Within its University Technology Centre initiative, Rolls-Royce currently has 41 partnerships with universities around the world, funding subject specific laboratories or in some cases whole university departments. The majority of research is conducted at PhD level, with at least 400 projects running at any one time. Many graduates of these university partners will of course go on to work for Rolls-Royce, but the programme has been designed to be of equal benefit to the university partner, allowing the knowledge generated to be applied to the university’s own research.

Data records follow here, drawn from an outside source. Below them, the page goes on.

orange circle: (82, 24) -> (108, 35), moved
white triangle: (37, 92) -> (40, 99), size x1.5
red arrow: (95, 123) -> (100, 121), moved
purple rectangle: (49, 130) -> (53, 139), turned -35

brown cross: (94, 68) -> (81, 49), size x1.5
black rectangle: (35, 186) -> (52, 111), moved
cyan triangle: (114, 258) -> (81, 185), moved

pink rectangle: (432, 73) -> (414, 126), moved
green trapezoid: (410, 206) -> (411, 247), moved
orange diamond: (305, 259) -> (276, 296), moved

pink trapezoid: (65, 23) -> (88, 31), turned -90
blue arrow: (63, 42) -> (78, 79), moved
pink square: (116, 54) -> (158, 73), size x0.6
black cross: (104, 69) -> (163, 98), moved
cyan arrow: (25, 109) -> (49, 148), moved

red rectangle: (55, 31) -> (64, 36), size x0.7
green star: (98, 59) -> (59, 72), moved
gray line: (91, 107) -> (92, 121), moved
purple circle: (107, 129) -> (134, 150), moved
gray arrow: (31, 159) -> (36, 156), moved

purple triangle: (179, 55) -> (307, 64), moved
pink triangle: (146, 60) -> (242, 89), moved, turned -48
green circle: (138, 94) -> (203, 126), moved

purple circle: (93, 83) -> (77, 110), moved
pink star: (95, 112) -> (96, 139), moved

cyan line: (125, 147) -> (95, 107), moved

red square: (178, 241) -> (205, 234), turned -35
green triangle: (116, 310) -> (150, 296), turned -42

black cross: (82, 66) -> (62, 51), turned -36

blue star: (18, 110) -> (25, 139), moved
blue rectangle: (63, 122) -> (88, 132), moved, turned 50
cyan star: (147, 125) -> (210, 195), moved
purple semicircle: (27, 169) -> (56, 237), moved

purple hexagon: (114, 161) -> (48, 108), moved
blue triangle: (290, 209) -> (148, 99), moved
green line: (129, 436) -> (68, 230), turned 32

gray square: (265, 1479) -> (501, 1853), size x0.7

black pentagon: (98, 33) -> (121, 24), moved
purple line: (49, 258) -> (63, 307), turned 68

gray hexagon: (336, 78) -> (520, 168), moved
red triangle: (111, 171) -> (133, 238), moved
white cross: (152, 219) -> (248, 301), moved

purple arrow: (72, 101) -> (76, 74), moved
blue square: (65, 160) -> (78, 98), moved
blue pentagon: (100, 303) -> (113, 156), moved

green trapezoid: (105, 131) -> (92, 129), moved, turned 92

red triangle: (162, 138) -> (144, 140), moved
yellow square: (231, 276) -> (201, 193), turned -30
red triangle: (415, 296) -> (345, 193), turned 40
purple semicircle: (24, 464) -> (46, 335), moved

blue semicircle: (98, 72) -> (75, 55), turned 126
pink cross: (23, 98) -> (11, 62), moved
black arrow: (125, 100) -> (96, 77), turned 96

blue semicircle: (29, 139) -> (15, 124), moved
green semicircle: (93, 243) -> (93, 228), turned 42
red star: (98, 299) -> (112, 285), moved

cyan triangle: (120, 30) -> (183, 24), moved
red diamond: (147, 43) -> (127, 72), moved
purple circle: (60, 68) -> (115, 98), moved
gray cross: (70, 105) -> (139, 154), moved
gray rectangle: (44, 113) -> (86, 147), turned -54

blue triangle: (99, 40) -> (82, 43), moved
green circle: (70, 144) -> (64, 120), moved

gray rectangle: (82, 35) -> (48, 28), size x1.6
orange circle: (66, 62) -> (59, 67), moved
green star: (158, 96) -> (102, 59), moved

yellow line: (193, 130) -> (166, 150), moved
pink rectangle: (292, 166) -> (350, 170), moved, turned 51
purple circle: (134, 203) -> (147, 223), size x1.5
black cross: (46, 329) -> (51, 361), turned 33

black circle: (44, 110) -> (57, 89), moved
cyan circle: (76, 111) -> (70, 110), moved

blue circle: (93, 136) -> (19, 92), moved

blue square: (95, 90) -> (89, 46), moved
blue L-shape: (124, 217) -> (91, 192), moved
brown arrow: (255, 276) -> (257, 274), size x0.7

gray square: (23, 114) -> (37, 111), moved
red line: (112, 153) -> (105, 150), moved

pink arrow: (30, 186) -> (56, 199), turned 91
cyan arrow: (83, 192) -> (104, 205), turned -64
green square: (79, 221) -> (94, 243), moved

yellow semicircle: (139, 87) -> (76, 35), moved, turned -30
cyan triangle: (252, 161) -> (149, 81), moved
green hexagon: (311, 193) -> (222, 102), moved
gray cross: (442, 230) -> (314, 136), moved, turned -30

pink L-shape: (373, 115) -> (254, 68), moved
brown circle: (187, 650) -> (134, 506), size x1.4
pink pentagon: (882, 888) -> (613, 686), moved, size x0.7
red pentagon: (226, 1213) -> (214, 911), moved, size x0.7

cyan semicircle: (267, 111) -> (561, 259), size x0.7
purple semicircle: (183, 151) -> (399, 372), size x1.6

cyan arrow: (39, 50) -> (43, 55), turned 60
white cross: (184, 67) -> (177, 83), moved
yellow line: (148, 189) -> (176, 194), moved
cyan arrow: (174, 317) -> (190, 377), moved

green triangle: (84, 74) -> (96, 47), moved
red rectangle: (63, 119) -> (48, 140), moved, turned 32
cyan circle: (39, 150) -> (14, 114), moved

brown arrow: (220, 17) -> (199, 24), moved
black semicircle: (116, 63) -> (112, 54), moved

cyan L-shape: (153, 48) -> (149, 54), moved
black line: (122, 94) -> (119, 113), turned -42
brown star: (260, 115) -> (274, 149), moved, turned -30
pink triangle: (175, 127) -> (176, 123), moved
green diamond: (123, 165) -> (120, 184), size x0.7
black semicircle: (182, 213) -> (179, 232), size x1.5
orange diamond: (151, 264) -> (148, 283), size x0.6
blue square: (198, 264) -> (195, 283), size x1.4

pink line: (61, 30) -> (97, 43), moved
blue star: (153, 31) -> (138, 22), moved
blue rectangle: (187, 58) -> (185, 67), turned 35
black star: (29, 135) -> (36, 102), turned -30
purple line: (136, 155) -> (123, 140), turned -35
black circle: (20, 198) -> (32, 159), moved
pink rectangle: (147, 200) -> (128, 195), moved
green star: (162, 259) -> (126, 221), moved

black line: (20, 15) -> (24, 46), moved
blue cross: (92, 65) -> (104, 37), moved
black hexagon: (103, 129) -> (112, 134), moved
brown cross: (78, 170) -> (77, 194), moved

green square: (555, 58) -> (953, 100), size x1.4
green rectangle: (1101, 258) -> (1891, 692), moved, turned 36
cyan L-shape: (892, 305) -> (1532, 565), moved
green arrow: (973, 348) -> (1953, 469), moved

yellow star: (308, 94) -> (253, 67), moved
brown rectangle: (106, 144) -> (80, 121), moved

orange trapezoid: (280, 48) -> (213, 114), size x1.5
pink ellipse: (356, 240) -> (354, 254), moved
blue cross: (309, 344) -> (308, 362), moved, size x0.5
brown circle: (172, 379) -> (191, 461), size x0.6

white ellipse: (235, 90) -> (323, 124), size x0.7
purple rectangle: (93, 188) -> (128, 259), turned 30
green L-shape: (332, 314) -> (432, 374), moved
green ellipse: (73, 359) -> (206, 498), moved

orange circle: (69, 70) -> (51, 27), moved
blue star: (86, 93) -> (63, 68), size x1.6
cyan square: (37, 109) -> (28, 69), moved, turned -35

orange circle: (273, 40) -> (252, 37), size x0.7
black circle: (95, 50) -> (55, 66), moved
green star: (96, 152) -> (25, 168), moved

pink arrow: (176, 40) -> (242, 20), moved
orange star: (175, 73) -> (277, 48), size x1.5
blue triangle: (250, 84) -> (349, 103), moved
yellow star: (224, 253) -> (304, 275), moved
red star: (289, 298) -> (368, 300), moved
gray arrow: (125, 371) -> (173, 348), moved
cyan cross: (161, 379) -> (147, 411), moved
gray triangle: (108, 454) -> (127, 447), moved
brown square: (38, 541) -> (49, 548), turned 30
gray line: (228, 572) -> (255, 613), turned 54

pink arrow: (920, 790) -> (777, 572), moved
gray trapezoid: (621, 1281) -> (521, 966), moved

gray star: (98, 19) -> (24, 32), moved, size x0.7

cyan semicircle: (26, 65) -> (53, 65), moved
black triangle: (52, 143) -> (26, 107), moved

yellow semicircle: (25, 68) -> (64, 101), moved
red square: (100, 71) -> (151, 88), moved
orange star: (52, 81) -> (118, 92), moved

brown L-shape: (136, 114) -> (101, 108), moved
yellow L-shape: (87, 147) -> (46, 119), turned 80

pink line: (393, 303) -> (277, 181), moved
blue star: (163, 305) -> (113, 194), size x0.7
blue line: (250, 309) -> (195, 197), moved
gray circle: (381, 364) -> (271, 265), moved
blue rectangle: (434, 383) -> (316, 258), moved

Many of you I am sure will be aware that Busan National University hosts The Rolls-Royce University Technology Centre Thermal Management technologies.
UK Government Initiatives
The UK Government has taken important steps to capture this momentum through the introduction of national industrial strategies across sectors seen as critical to the UK economy and where strong opportunities lie for the future. This of course will not seem strange to all of you as South Korea has had similar policies in place for many years. But for the UK this represents a significant shift in the way that government supports UK businesses.
I will not list them all, but examples of the industry sectors supported are aerospace, nuclear energy, oil and gas, the life sciences and the information economy.
Although titled ‘industrial strategies’, each of the individual strategies includes the role of research and education for the development of new technology and human resources. And they are ‘live’ strategies, constantly under review and seeking opportunities for improvement, taking ideas and recommendations from industry.
And later this year we anticipate the next step, with the publication of the UK’s first Science and Innovation Strategy. This document is expected to outline how public funding will be used to support the development of new research infrastructure for areas of existing strength and opportunity.
UK-South Korea creative cooperation
During my time as Ambassador in Seoul I have been delighted to see how the relationship between the UK and Korea has gone from strength-to-strength across a number of areas.
I was incredibly privileged to take part in President Park’s State Visit to the UK in November last year.
State Visits to the UK are quite rare: the Queen only invites two Heads of State a year for such visits. President Park’s was the second State Visit by a Korean President in less than ten years.
This was no accident. President Park’s Visit was a chance to celebrate 130 years since the establishment of diplomatic relations between our two countries in 1883. It was a chance to celebrate a close partnership that is now based on shared political and economic values. Most importantly, it was a chance to lay the foundations for an even stronger political and economic partnership for the next ten years.
During the visit, 24 agreements were signed, with over half being wholly or partially focussed on science, engineering, ICT and creative industries cooperation. Support for bilateral research collaboration was an integral part of the first UK-RoK Joint Economic and Trade Committee.
President Park visited Imperial College London, and witnessed first hand some of the UK’s cutting edge technologies. And during the visit the Royal Society and Korea’s Institute for Basic Science agreed to hold their first joint symposium which will take place in Seoul next month.
And in closing this speech today, I want to stress the opportunities available to the UK and Korea for collaboration.
The relationship between scientists and engineers from the UK and Korea is going from strength-to-strength. We are building new research collaborations, solving problems together, collaborating to address the great global challenges of our time. And I am sure that the National Academy of Engineering of Korea and all of you in this room will be part of this exciting journey.